Photo: A24

Bo Burnham’s Eighth Grade has quickly proven itself to be one of our favorite teen movies in years, a sympathetic, thoughtful, funny, painful examination of life at a time when every crisis doesn’t just feel huge; it is huge, no matter what the adults in your life might think. It’s also, as a consequence of its R rating—because it uses the teenage-mind-corrupting word “fuck” a whopping five times, and acknowledges the existence of sex—a movie that the kids it’s about won’t be able to see without bringing a parent along.
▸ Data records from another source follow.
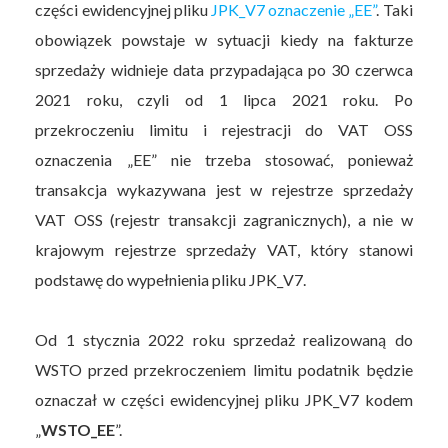
części ewidencyjnej pliku
JPK_V7 oznaczenie „EE”
. Taki
obowiązek powstaje w sytuacji kiedy na fakturze
sprzedaży widnieje data przypadająca po 30 czerwca
2021 roku, czyli od 1 lipca 2021 roku. Po
przekroczeniu limitu i rejestracji do VAT OSS
oznaczenia „EE” nie trzeba stosować, ponieważ
transakcja wykazywana jest w rejestrze sprzedaży
VAT OSS (rejestr transakcji zagranicznych), a nie w
krajowym rejestrze sprzedaży VAT, który stanowi
podstawę do wypełnienia pliku JPK_V7.
Od 1 stycznia 2022 roku sprzedaż realizowaną do
WSTO przed przekroczeniem limitu podatnik będzie
oznaczał w części ewidencyjnej pliku JPK_V7 kodem
„
WSTO_EE
”.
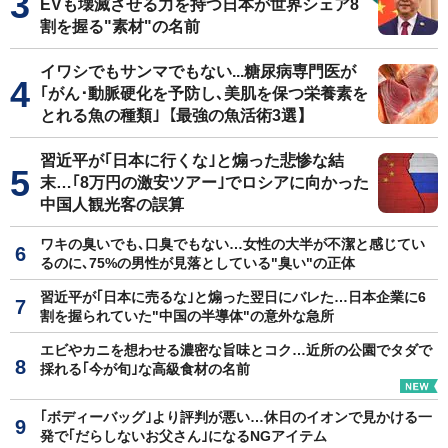
EVも壊滅させる力を持つ日本が世界シェア8
割を握る"素材"の名前
イワシでもサンマでもない...糖尿病専門医が
｢がん･動脈硬化を予防し､美肌を保つ栄養素を
とれる魚の種類｣【最強の魚活術3選】
習近平が｢日本に行くな｣と煽った悲惨な結
末…｢8万円の激安ツアー｣でロシアに向かった
中国人観光客の誤算
ワキの臭いでも､口臭でもない…女性の大半が不潔と感じてい
るのに､75%の男性が見落としている"臭い"の正体
習近平が｢日本に売るな｣と煽った翌日にバレた…日本企業に6
割を握られていた"中国の半導体"の意外な急所
エビやカニを想わせる濃密な旨味とコク…近所の公園でタダで
採れる｢今が旬｣な高級食材の名前
｢ボディーバッグ｣より評判が悪い…休日のイオンで見かける一
発で｢だらしないお父さん｣になるNGアイテム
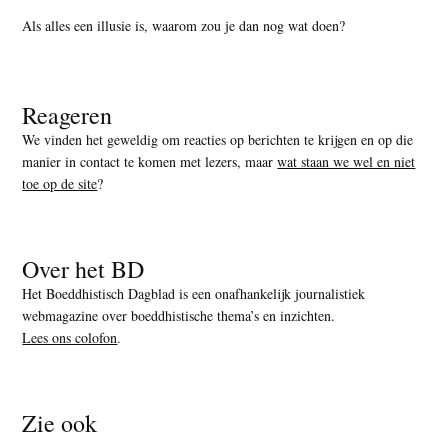
Als alles een illusie is, waarom zou je dan nog wat doen?
Reageren
We vinden het geweldig om reacties op berichten te krijgen en op die
manier in contact te komen met lezers, maar
wat staan we wel en niet
toe op de site
?
Over het BD
Het Boeddhistisch Dagblad is een onafhankelijk journalistiek
webmagazine over boeddhistische thema’s en inzichten.
Lees ons colofon
.
Zie ook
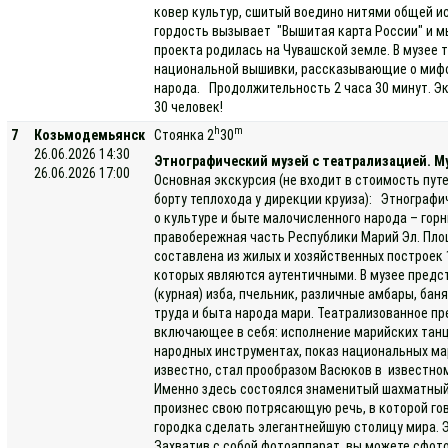
ковер культур, сшитый воедино нитями общей ис
гордость вызывает "Вышитая карта России" и м
проекта родилась на Чувашской земле. В музее
национальной вышивки, рассказывающие о мифо
народа. Продолжительность 2 часа 30 минут. Эк
30 человек!
h
m
7
Козьмодемьянск
Стоянка 2
30
26.06.2026 14:30
Этнографический музей с театрализацией. Му
26.06.2026 17:00
Основная экскурсия (не входит в стоимость пут
борту теплохода у дирекции круиза): Этнограф
о культуре и быте малочисленного народа – гор
правобережная часть Республики Марий Эл. Площ
составлена из жилых и хозяйственных построек 1
которых являются аутентичными. В музее предс
(курная) изба, пчельник, различные амбары, бан
труда и быта народа мари. Театрализованное п
включающее в себя: исполнение марийских танце
народных инструментах, показ национальных ма
известно, стал прообразом Васюков в известно
Именно здесь состоялся знаменитый шахматный 
произнес свою потрясающую речь, в которой гов
городка сделать элегантнейшую столицу мира. 
Захватив с собой фотоаппарат, вы можете сфот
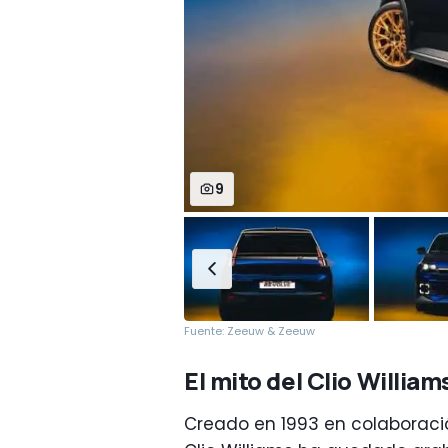
9
Fuente: Zeeuw & Zeeuw
El mito del Clio William
Creado en 1993 en colaboraci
That’s a huge bummer, and one that the film’s distributors at A24 are now trying to correct, organizing a series of free, no-ratings-enforced screenings of the film around the country on August 8.

Unsurprisingly, though, the move has already brought the fuck-averse moral guardians out in force. The champion-level pearl-clutchers at the Parents Television Council decrying the charitable move as an attempt to undermine the all-powerful authority of the MPAA, regardless of how good Burnham’s movie is, or how much life-giving empathy it encourages.


“Subjective declarations such as this one,” the PTC said in a statement today, “That some content is ‘too important’ to be labeled in accordance with the standards set forth by the MPAA and understood, trusted and relied upon by parents, undermine and negate the entire purpose of having the content rating system in the first place.” Picking up steam they add, “In this instance, and based upon empirical data of this film’s content”—i.e., the five-fucks issue—“the Hollywood studio at issue here is grotesquely and irresponsibly usurping parental authority. Either the standard means something or it means nothing.” And while we’re kind of surprised that the PTC would pivot there at the end in order to agree with the rest of us that the MPAA’s jury-rigged, subjective, easily manipulated standards functionally mean nothing, it’s nice to have their surprise support on this issue.

Anyway, you can find your closest free screening of Eighth Grade here. That being said, tickets are first-come-first-serve, so maybe leave a little room for the teens on this one, huh?